If Gonzales released the public funds to the contractor, he was sued for graft.
So either way, Gonzales faced lawsuits, defenders said.
This is such a tricky argument.
First. Under the rules of court, if there is an attachment order issued by the court against a certain property, there are legal ways to discharge this attachment.
The person against whom the attachment is issued, can file what is called counter-attachment bond.
The purpose of this counter attachment bond is to provide a security, to ensure that the judgment in favor of the person seeking the attachment, is satisfied.
The question now is: Did Gonzales file a counter-attachment bond to discharge the attachment? (Its not in the Supreme Court decision) If not, why not?
Why did he take the law into his own hands, and proceeded to defy the court order by releasing public funds to a private contractor despite a court prohibition?
There is no excuse to defy a lawful court order.
The real issue here is the observance of the rule of law.
If we advocate defiance of court orders, as Gonzales did, there will be chaos and anarchy in society.
Second. Why should Gonzales be afraid of a civil suit for contractual breach? Gonzales has a complete defense against a civil suit for breach of contract.
His Exhibit “1” would have been the court attachment order.
In other words, Gonzales’ ready defense is that, he couldn’t pay the contractor because he was prevented by a lawful order of the court.
Third. Which would Gonzales prefer to face, a mere civil suit for contractual breach (of which he has a ready defense), or a criminal action for graft?
Isn’t the answer clear?
Fourth. If Gonzales was not agreeable with the court attachment order, did he question the attachment order in a higher court by certiorari?
If not, why not?
He could even have asked for a T.R.O./injunction in the higher court to prevent the attachment order from being enforced. Was this done?
Fifth. By defying a lawful court order, Gonzales' behavior is contumacious.
He can be held in contempt of court for disobeying a lawful court order.
Sixth. Gonzales cannot claim good faith by alleging that he was merely following an opinion by the provincial attorney.
Which should be followed: a mere opinion by a provincial attorney, or a court order?
Is the answer still debatable, or is the answer clear?
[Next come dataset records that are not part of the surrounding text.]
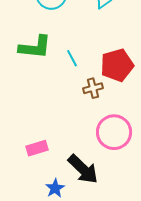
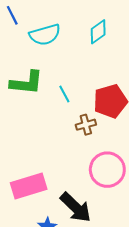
pink rectangle: (37, 148) -> (29, 186), size x1.6

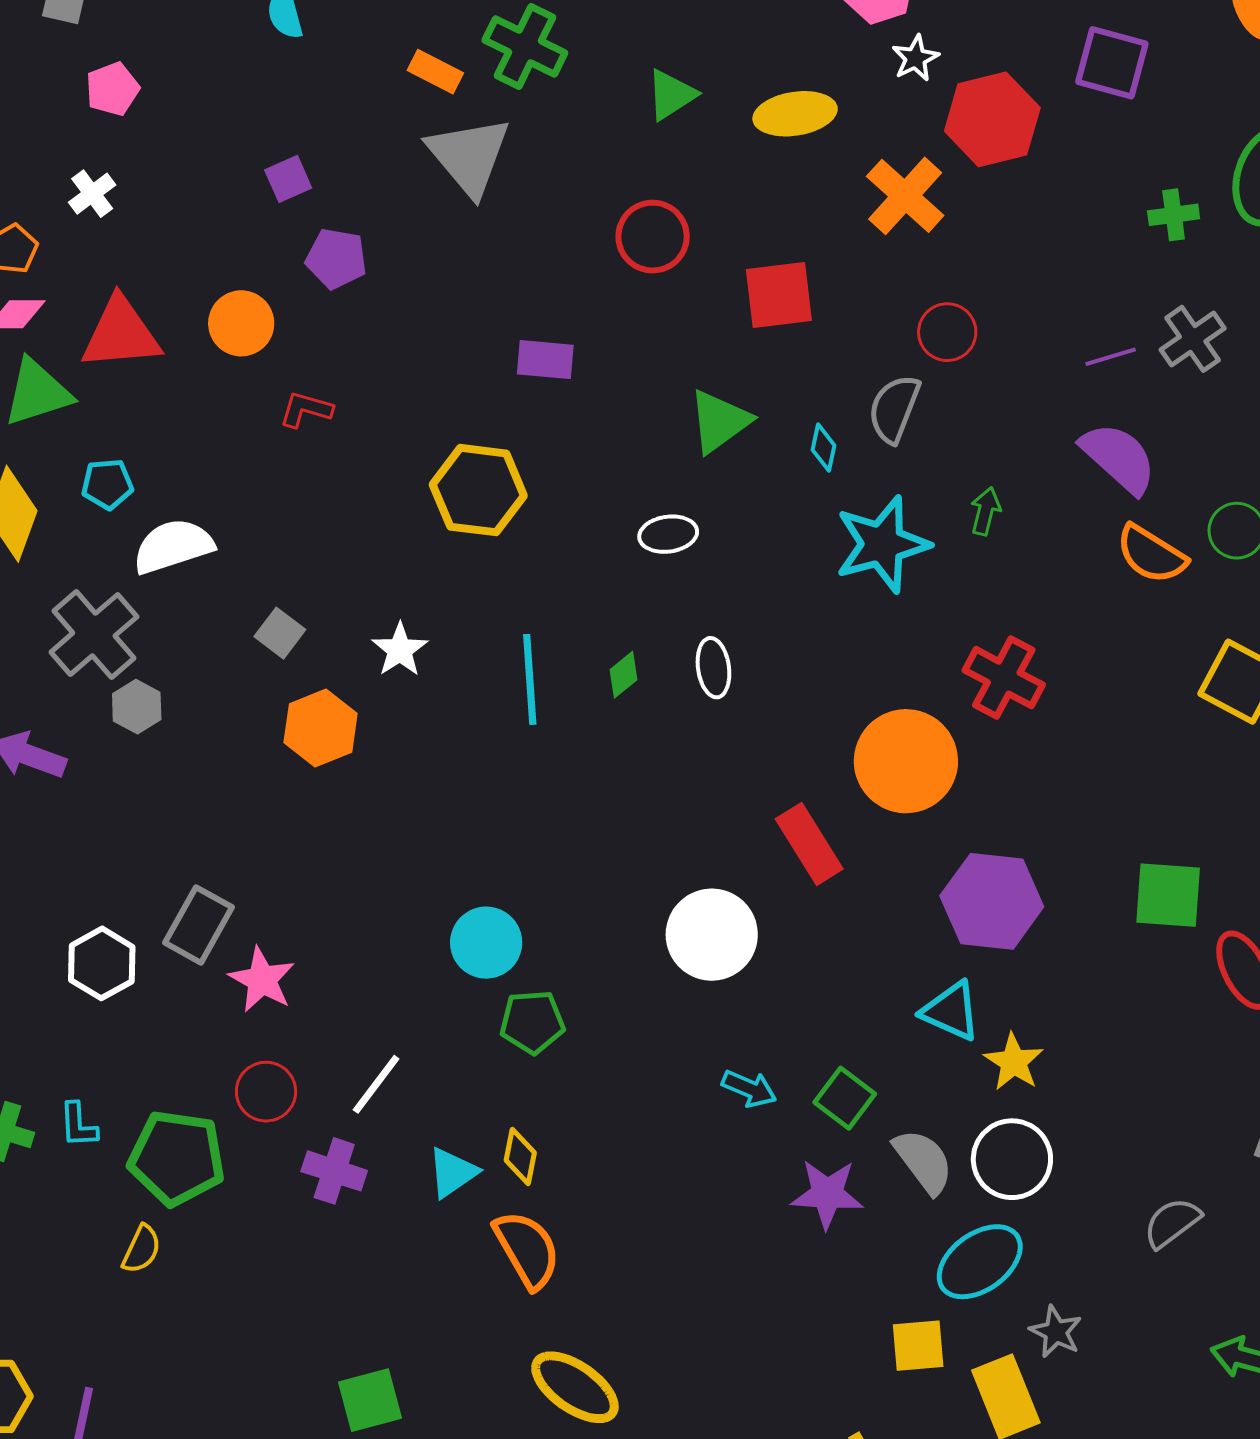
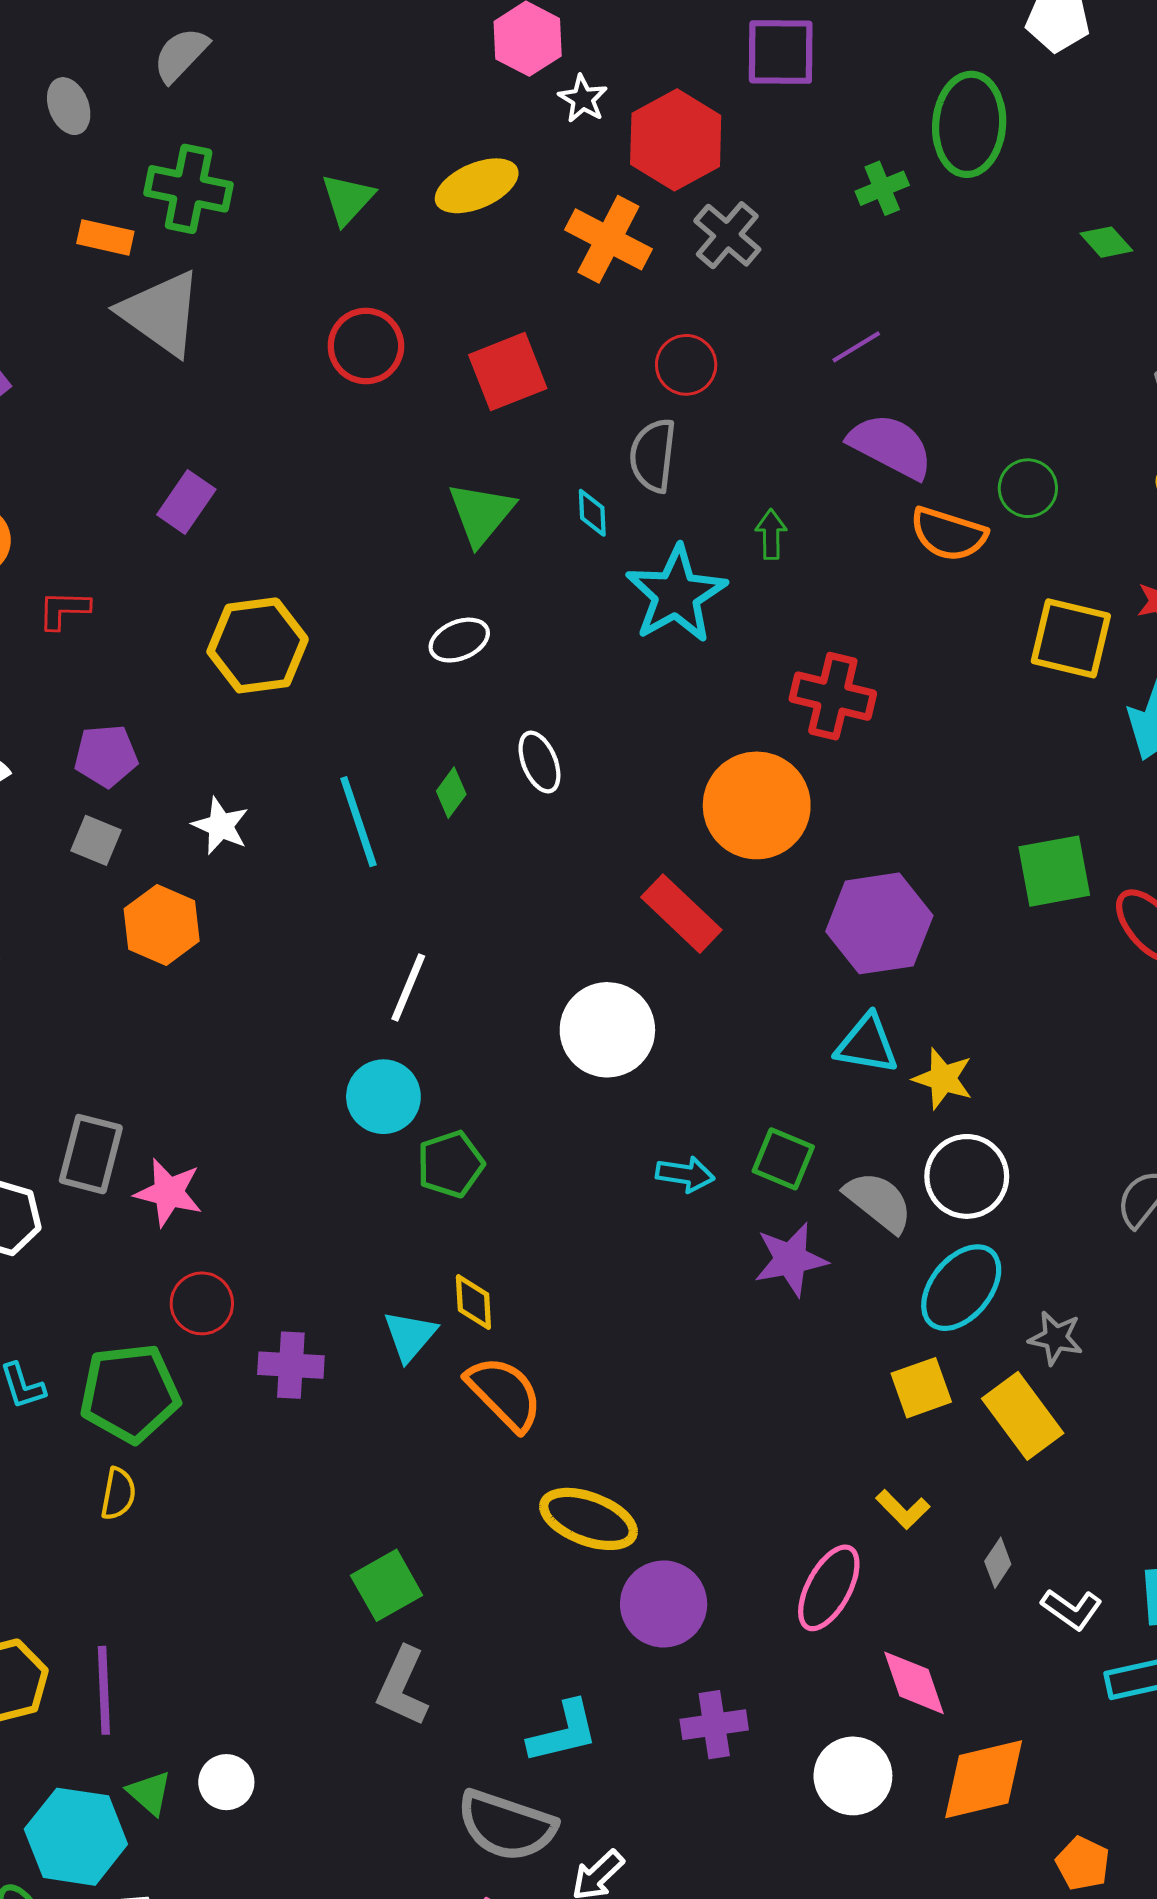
purple pentagon: (336, 259) -> (106, 756), moved
gray cross: (1193, 339) -> (727, 235), moved
purple rectangle: (545, 360) -> (186, 502), moved, turned -46
white line: (376, 1084) -> (408, 988), moved

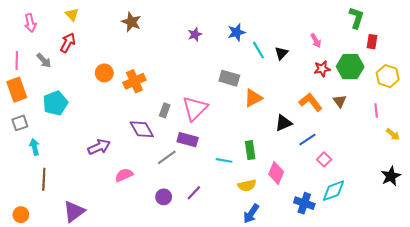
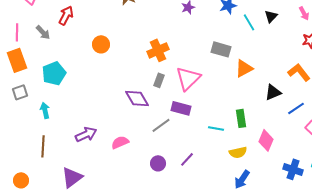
black triangle: (281, 53) -> (271, 16), moved
orange cross: (134, 81) -> (158, 50), moved
cyan arrow: (34, 147) -> (45, 110), moved
purple arrow: (99, 147) -> (86, 134), moved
So why did he insist in paying the private contractor, in the face of a court prohibition?
What could be the reason?
That is a 64-dollar question.
This (damn-if-you-do-damn-if-you-don’t) “dilemma-defense” being peddled to excuse Gonzales’ defiance of a court attachment order, does not hold water.
It is even insulting to the mind.
Elected officials should lead by example as followers---not violators---of court orders.
Elected public officials, should lead in the observance of the rule of law.
For if they don't, what's the use of electing them into office?